(UPDATED, 4:49 p.m., with comment from Gov. Butch Otter’s office.)
Senate Education Committee Chairman John Goedde wants the state to yank funding for a controversial, multiyear high school WiFi contract, according to Betsy Russell of the Spokane Spokesman-Review.
The move sets up a potential budget showdown between a key lawmaker and outgoing state superintendent Tom Luna — and possibly Gov. Butch Otter, although the governor isn’t tipping his hand.
Goedde, R-Coeur d’Alene, wants to cut off the $2.25 million-a-year funding for the WiFi contract — a budget line item recommended by Otter and Luna. Instead, Goedde would give the funding to school districts to choose their own WiFi providers.

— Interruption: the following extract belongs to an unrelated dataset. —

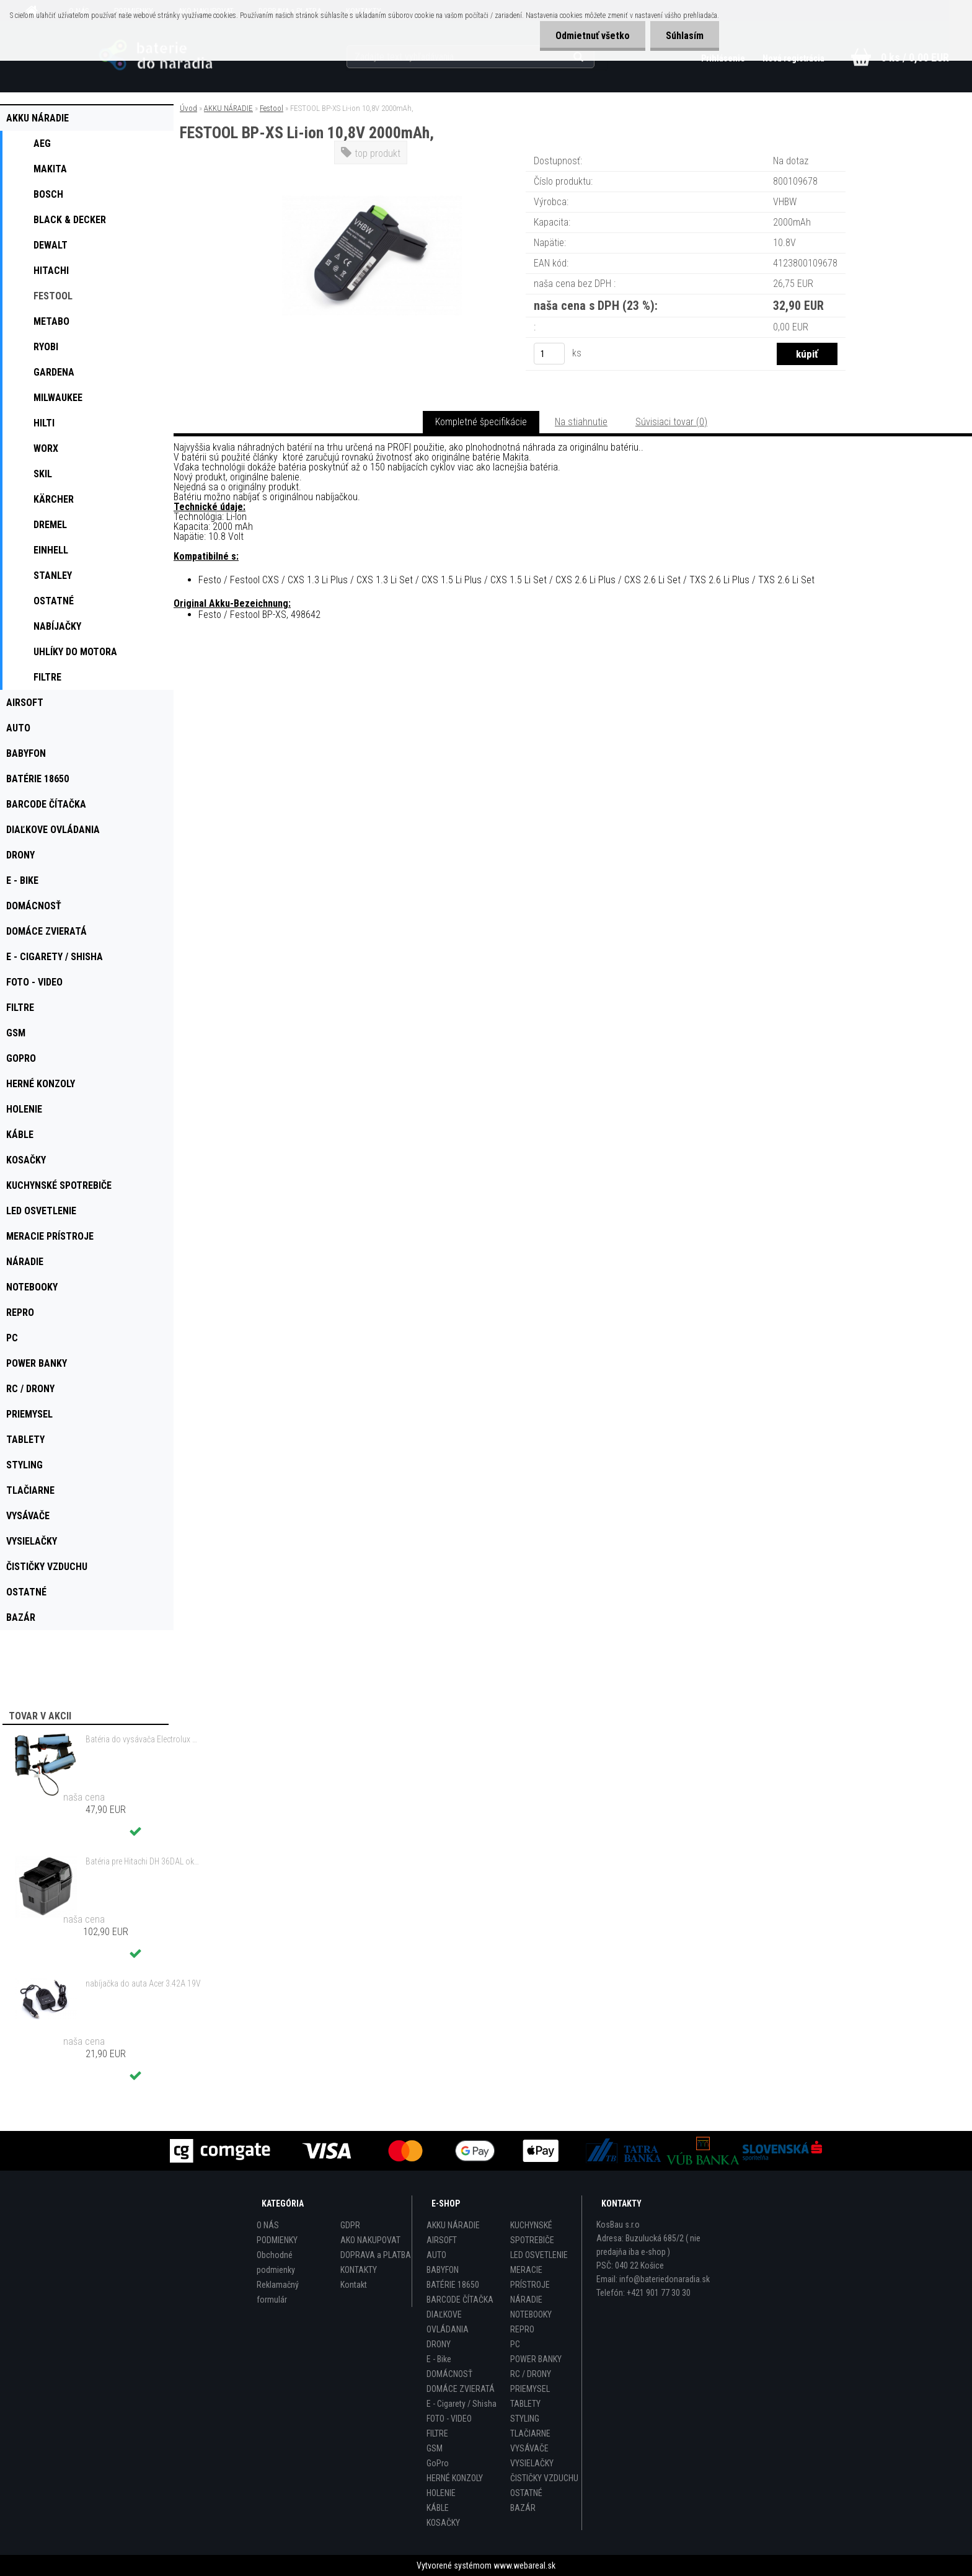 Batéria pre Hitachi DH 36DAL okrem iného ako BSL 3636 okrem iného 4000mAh (143, 1861)
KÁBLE (437, 2508)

“There may be other businesses locally that could provide a comparable package and have it competitively bid,” Goedde told Russell. “It’s very possible that they could save money … and employ more Idaho people.”
In a statement Tuesday afternoon, Luna stuck behind his plan to continue with the statewide WiFi contract, saying the rollout is consistent with the 20 recommendations from Otter’s education reform task force.
“Superintendent Luna continues to support a statewide contract to implement and support wireless infrastructure in Idaho’s public high schools because that is what the task force recommended,” spokeswoman Melissa McGrath said. “Specifically, the task force stated, ‘We recommend the state expand the existing high speed bandwidth infrastructure to ensure every school (high school, middle school, and elementary school) has the bandwidth and wireless infrastructure necessary for simultaneous equal access and opportunity. This will require ongoing funding for the repair and replenishment of equipment.’”
Luna and Goedde sat on the 31-member task force.
Otter is lobbying legislators for $14.45 million to keep a separate project afloat — one to maintain the Idaho Education Network broadband contract serving some 90,000 students statewide. As far as the WiFi dispute, Otter was noncommittal Tuesday afternoon.
“He is open to discussing with our partners in the Legislature, how this Wi-Fi portion of the equation fits into the overall broadband puzzle,” spokesman Jon Hanian said. “The governor looks forward to working with leaders in the House and Senate like Sen. Goedde, and all parties as we work through these details and determine the best wifi option for our schools.”
Goedde is not the first lawmaker to question the contract — which could extend to 15 years at a cost exceeding $33 million. Like several members of the budget-writing Joint Finance-Appropriations Committee, Goedde alleges Luna has used one-year funding to embark on a multiyear commitment.
Education Networks of America, the Nashville, Tenn.-based contractor on the project, has a March 15 deadline for the hookups. Since the contract was awarded in July, 175 high schools and junior high schools have signed up for the WiFi service. Luna has continued to tout the WiFi project — including, most recently, in a Feb. 13 presentation to Goedde’s committee — and says the project is on pace to meet its March 15 deadline.
Garry Lough, ENA’s Idaho director of customer service, did not respond to repeated requests for comment Tuesday.